Applications to Cycling

Abstract

Mathematical models of performance in locomotor sports are reducible to functions of the sort y = f(x) where y is some performance variable, such as time, distance or speed, and x is a combination of predictor variables which may include expressions for power (or energy) supply and/or demand. The most valid and useful models are first-principles models that equate expressions for power supply and power demand. Power demand in cycling is the sum of the power required to overcome air resistance and rolling resistance, the power required to change the kinetic energy of the system, and the power required to ride up or down a grade. Power supply is drawn from aerobic and anaerobic sources, and modellers must consider not only the rate but also the kinetics and pattern of power supply. The relative contributions of air resistance to total demand, and of aerobic energy to total supply, increase curvilinearly with performance time, while the importance of other factors decreases. Factors such as crosswinds, aerodynamic accessories and drafting can modify the power demand in cycling, while body configuration/ orientation and altitude will affect both power demand and power supply, often in opposite directions.

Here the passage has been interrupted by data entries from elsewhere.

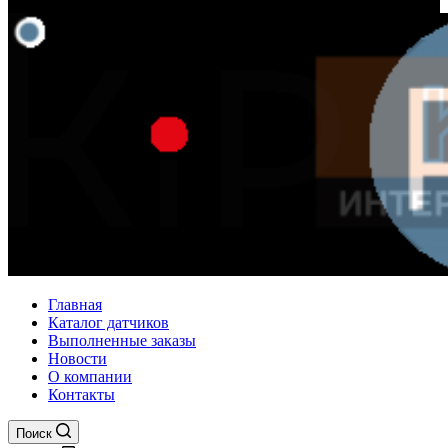
Главная
Каталог датчиков
Выполненные заказы
Новости
О компании
Контакты
Поиск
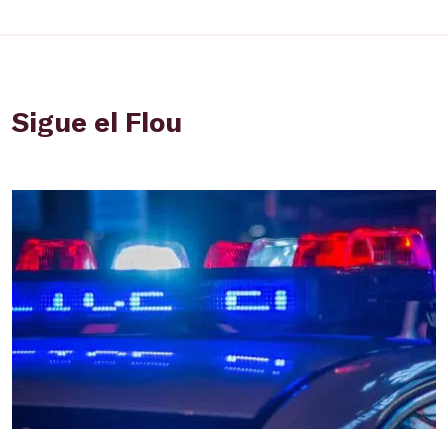
Sigue el Flou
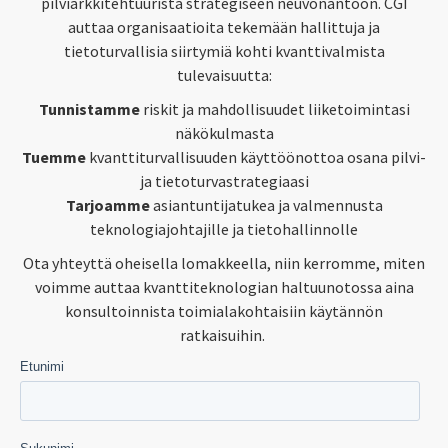
pilviarkkitehtuurista strategiseen neuvonantoon. CGI
auttaa organisaatioita tekemään hallittuja ja
tietoturvallisia siirtymiä kohti kvanttivalmista
tulevaisuutta:
Tunnistamme
riskit ja mahdollisuudet liiketoimintasi
näkökulmasta
Tuemme
kvanttiturvallisuuden käyttöönottoa osana pilvi-
ja tietoturvastrategiaasi
Tarjoamme
asiantuntijatukea ja valmennusta
teknologiajohtajille ja tietohallinnolle
Ota yhteyttä oheisella lomakkeella, niin kerromme, miten
voimme auttaa kvanttiteknologian haltuunotossa aina
konsultoinnista toimialakohtaisiin käytännön
ratkaisuihin.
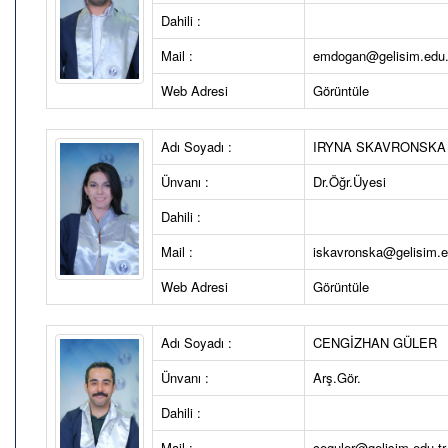
Dahili :
Mail :
emdogan@gelisim.edu.
Web Adresi
Görüntüle
Adı Soyadı :
IRYNA SKAVRONSKA
Ünvanı :
Dr.Öğr.Üyesi
Dahili :
Mail :
iskavronska@gelisim.e
Web Adresi
Görüntüle
Adı Soyadı :
CENGİZHAN GÜLER
Ünvanı :
Arş.Gör.
Dahili :
Mail :
ceguler@gelisim.edu.tr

Mathematical models have been used to solve specific problems in cycling, such as the chance of success of a breakaway, the optimal altitude for performance, creating a ‘level playing field’ to compare performances for selection purposes, and to quantify, in the common currency of minutes and seconds, the effects on performance of changes in physiological, environmental and equipment variables. The development of crank dynamometers and portable gas-analysis systems, combined with a modelling approach, will in the future provide valuable information on the effect of changes in equipment, configuration and environment on both supply and demand-side variables.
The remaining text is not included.